BEGIN The records

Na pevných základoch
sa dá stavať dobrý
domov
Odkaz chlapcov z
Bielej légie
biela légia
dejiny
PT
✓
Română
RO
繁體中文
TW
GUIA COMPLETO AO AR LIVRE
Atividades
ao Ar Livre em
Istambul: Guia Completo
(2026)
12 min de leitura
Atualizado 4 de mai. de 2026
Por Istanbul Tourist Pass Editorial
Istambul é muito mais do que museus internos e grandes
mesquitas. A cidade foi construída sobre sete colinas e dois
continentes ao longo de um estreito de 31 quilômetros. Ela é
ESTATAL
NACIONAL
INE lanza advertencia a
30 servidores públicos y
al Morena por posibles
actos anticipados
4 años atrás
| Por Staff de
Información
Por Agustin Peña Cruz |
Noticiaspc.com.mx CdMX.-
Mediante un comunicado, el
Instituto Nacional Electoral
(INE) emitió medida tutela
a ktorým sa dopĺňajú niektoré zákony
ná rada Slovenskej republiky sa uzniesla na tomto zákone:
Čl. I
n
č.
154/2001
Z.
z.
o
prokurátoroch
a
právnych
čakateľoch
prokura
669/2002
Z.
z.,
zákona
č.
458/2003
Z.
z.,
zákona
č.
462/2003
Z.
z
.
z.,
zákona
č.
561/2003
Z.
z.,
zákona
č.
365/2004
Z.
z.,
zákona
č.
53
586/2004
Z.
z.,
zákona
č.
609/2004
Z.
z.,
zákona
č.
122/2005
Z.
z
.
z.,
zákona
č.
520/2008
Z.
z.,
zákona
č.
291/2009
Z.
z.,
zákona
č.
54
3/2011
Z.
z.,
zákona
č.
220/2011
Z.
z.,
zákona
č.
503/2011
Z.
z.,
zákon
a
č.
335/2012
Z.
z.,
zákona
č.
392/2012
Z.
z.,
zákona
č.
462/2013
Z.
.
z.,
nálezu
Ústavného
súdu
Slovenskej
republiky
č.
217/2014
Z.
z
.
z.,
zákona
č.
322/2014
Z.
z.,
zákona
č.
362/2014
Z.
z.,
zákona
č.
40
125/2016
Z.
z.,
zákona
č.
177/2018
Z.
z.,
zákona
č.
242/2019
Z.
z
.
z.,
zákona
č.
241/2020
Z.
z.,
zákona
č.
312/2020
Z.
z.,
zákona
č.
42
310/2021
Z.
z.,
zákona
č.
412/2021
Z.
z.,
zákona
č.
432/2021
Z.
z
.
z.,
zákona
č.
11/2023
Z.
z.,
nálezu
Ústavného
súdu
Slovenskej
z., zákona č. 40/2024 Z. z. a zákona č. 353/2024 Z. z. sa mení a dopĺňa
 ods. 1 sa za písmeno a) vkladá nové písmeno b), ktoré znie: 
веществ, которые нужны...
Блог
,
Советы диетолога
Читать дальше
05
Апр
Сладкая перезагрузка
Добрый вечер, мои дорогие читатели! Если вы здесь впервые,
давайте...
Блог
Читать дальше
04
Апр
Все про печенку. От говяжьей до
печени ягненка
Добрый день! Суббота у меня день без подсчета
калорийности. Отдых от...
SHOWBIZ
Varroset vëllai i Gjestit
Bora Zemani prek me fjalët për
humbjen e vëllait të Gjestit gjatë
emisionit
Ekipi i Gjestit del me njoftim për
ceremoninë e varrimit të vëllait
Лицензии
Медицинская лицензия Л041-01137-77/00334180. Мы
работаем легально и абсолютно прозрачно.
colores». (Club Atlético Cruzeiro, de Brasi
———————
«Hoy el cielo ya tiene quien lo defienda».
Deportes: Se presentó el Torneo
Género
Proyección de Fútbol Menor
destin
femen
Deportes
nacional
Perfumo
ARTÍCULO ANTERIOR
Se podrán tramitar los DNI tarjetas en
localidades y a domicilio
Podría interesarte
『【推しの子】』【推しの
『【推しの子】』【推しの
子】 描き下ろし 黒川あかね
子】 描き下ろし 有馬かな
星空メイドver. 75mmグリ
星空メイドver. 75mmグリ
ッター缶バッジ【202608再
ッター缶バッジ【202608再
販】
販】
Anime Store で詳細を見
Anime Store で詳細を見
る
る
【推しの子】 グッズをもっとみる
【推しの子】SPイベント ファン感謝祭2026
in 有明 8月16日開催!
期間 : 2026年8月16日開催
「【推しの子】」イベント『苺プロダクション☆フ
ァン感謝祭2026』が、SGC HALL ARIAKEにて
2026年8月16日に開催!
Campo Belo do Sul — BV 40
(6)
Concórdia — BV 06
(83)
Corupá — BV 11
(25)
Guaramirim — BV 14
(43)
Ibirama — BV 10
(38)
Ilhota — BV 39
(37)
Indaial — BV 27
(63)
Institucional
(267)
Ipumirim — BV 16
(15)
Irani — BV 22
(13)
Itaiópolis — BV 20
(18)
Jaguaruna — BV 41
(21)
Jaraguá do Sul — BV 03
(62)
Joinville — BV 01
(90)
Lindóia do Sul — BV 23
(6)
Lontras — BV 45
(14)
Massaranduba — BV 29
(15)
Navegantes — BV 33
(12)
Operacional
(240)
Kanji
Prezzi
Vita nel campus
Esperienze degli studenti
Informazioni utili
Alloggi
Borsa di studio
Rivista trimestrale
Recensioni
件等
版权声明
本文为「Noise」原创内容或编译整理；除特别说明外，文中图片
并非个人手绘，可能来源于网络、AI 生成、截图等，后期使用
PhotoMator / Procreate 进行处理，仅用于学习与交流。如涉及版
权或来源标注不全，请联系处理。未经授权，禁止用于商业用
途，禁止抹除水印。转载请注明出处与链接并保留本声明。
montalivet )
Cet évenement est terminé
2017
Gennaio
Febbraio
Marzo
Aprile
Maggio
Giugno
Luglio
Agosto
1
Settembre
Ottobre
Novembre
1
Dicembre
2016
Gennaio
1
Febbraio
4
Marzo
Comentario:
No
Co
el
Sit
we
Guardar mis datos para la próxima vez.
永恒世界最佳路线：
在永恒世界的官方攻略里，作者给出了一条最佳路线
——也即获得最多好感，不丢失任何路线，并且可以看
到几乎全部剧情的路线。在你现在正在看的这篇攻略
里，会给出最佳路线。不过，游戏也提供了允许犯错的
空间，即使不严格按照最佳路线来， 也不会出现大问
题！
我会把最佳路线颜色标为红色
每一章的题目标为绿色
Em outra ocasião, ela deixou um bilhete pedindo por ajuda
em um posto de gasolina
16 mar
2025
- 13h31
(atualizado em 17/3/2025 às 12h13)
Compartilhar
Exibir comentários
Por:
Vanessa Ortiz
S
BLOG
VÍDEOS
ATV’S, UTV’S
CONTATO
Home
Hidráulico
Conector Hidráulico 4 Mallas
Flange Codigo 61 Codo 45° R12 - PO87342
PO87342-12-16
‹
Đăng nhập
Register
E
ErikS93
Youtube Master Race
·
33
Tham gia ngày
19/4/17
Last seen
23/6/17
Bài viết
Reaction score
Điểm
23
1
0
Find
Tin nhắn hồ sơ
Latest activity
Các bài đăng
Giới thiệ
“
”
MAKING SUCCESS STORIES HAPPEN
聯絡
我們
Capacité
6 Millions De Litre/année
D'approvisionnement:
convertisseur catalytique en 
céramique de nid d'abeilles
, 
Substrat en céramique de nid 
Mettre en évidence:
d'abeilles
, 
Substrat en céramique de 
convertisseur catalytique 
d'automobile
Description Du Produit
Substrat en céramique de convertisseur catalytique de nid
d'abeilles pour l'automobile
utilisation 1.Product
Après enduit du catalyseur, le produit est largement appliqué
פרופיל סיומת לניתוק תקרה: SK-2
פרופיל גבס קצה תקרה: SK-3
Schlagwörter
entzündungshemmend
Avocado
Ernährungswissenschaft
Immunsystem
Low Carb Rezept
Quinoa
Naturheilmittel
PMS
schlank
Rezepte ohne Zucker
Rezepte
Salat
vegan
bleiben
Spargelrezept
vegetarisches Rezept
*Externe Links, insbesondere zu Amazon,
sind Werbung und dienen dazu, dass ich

END The records

Problem to solve -
Please report how many lines of the entries above include "republiky". Only the number is wanted.

Answer space -
2